La nausée, c'est un peu là que nous mène la fin de ce film. Ce film et l'idée d'un remake avait tout à gagner à coller à la fin du dessin animé. Comment, par un chemin différent - celui de Maléfique - arrive-t-on à une fin similaire ? Et tout cela aurait été tragique. Un personnage réhabilité, devenu sympathique, qui finit par mourir parce que les humains sont stupides et n'ont pas cherché à la comprendre. Pourquoi le prince n'arrive-t-il pas pour la tuer par erreur ? Non. Elle est gentille, et les gentils ne meurent pas. Alors Maléfique est non seulement réhabilitée, mais elle est aussi ressuscitée. Ce personnage qui cherche à anéantir le monde finit par le sauver, précipitant le gros-méchant-pas-beau roi Stéphane du haut d'une tour. Et voilà. On retourne au Pays des Merveilles, parce qu'Aurore va régner sur le monde des humains et sur la Lande (le monde magique). Et le prince - un Justin Bieber avec 3 lignes de dialogue et sans capacité à réveiller une princesse endormie - qui arrive d'on ne sait où, parce qu'il ne faudrait pas qu'elle finisse seule, cette brave petite. Pourtant, on n'en aurait pas été à une approximation près vis-à-vis du conte originel, hein.
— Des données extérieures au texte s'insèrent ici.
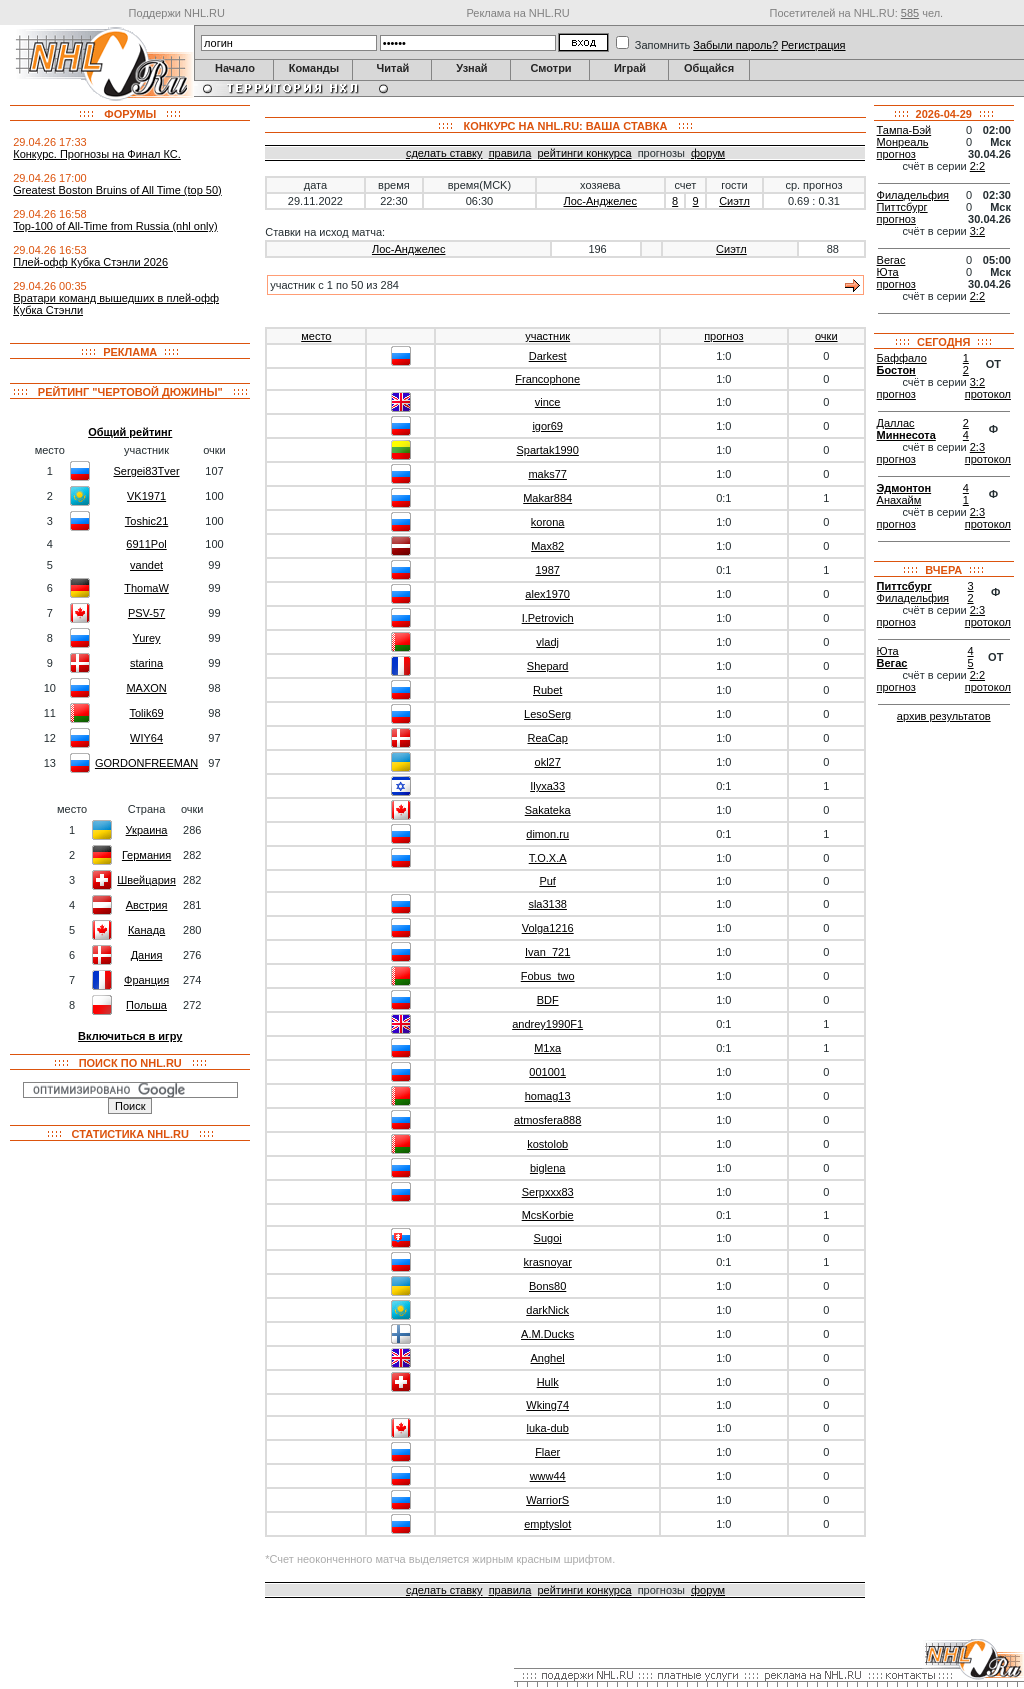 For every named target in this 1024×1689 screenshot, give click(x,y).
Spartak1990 (547, 450)
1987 (547, 570)
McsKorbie (548, 1215)
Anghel (548, 1358)
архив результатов (944, 716)
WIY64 (146, 738)
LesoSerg (547, 714)
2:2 (977, 166)
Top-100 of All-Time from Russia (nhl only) (115, 226)
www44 (548, 1476)
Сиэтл (734, 201)
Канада (146, 930)
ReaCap (547, 738)
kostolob (547, 1144)
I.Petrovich (548, 618)
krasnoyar (548, 1262)
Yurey (146, 638)
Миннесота (906, 435)
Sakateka (548, 810)
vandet (146, 565)
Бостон (896, 370)
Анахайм (899, 500)
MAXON (146, 688)
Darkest (548, 356)
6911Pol (146, 544)
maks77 (547, 474)
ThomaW (146, 588)
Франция (146, 980)
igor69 (547, 426)
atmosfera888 (547, 1120)
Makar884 (547, 498)
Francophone (547, 379)
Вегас (891, 260)
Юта (888, 272)
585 (910, 13)
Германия (146, 855)
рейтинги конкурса (584, 153)
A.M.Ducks (547, 1334)
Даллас (896, 423)
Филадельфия (913, 195)
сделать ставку (444, 153)
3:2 (977, 231)
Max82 (547, 546)
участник (547, 336)
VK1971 (146, 496)
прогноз (723, 336)
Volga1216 (548, 928)
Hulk (548, 1382)
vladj (547, 642)
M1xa (547, 1048)
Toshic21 (146, 521)
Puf (547, 881)
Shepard (548, 666)
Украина (147, 830)
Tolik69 (146, 713)
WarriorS (547, 1500)
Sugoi (548, 1238)
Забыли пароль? (735, 45)
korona (548, 522)
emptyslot (547, 1524)
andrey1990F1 (547, 1024)
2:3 (977, 447)
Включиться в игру (130, 1036)
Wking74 (547, 1405)
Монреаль (903, 142)
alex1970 (547, 594)
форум (708, 153)
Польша (146, 1005)
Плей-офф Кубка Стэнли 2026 (90, 262)
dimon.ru (547, 834)
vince (548, 402)
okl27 (548, 762)
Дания (147, 955)
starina (146, 663)
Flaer (547, 1452)
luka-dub (548, 1428)
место (316, 336)
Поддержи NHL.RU (177, 13)
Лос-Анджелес (600, 201)
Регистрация (813, 45)
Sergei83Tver (147, 471)
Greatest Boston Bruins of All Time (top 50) (117, 190)
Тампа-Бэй (904, 130)
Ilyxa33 (547, 786)
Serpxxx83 (548, 1192)
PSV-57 (146, 613)
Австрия (147, 905)
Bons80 (547, 1286)
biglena (547, 1168)
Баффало (902, 358)
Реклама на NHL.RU (517, 13)
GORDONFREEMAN (146, 763)
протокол (988, 394)
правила (510, 153)
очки (826, 336)
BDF (548, 1000)
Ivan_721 (547, 952)
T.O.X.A (548, 858)
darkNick (547, 1310)
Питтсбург (902, 207)
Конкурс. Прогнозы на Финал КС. (97, 154)
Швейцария (146, 880)
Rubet (547, 690)
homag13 (548, 1096)
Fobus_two (548, 976)
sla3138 (547, 904)
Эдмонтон (904, 488)
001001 (547, 1072)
Aurore est le seul personnage qui colle à l'oeuvre de base : sans saveur, et qui traverse l'histoire pour servir de moyens à l'un ou l'autre des personnages. Elle dort, quoi. D'ailleurs, l'actrice a l'air d'être sous morphine. Et big up à ce réveil merveilleux de la Belle au bois dormant. J'avais vu le coup venir. Je me disais : "noooon, ils vont pas nous jouer La Reine des Neiges avec le baiser d'amour sincère qui n'est en fait pas celui du prince mais celui de la soeur" - de la mère de substitution en l'occurrence. Et bah si ! Finis, les princes qui embrassent les princesses pour les réveiller. Plus jamais. L'amour, maintenant, il est maternel ou fraternel, épicétou ! Là.
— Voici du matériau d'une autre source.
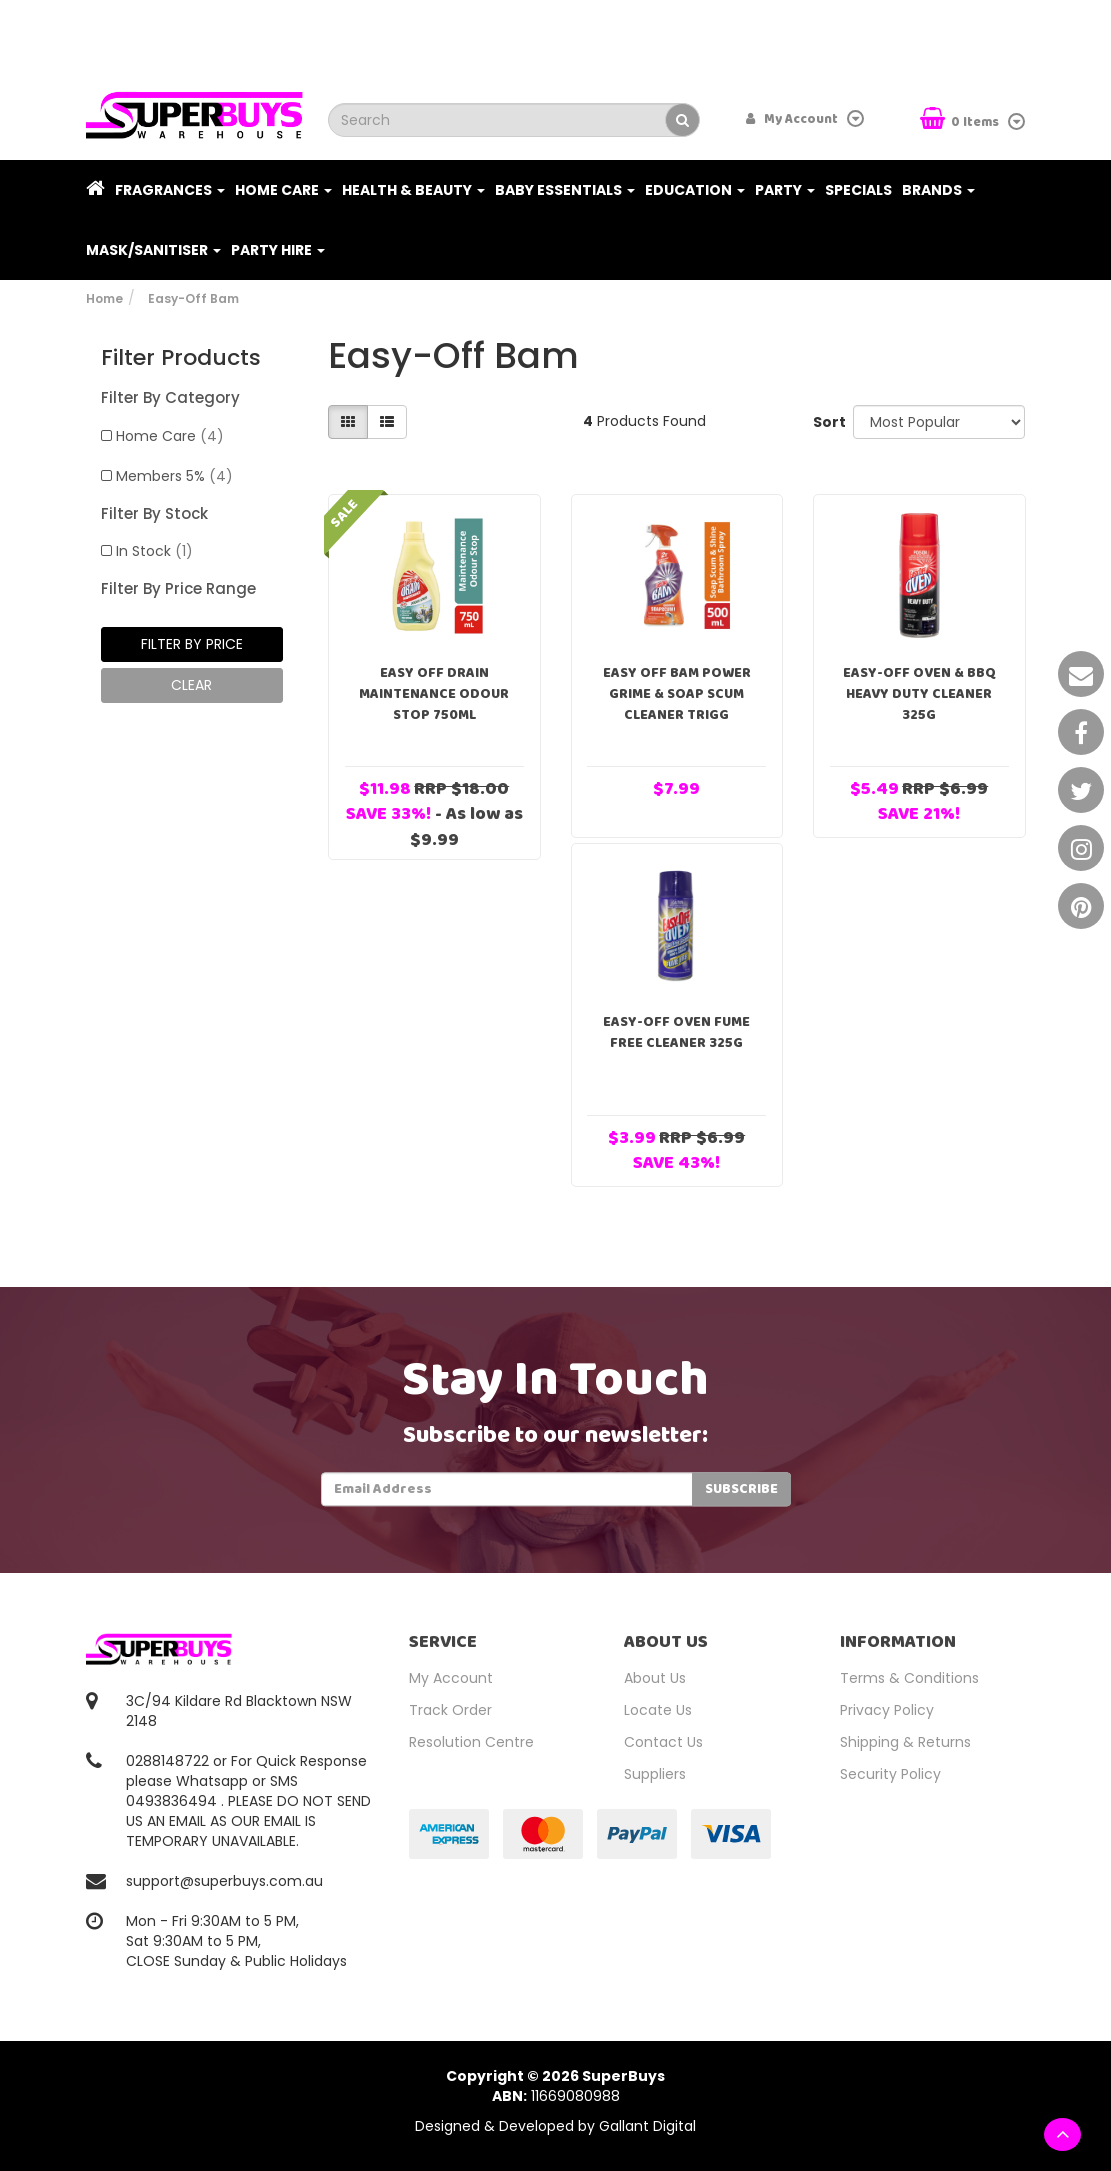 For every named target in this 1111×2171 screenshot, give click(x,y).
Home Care (283, 190)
Je mets la moyenne au film, parce que pris pour lui-même, il est sympa à regarder. Cul-cul, mais sympa. La musique est agréable à entendre, la photographie et les effets spéciaux sont vraiment réussis - sauf pour les 3 bonnes fées qui ne ressemblent à rien -, et ça se regarde, si. Mais j'ai été déçu de ne pas voir Maléfique, et tout cela n'a rien de transcendant. Peut-être qu'une demi-heure de film supplémentaire, un peu d'introspection et une fin en ironie tragique m'auraient permis de prendre mon pied. Mais non. J'ai fait comme Aurore, j'ai regardé les choses se faire, et je me suis réveillé. Là.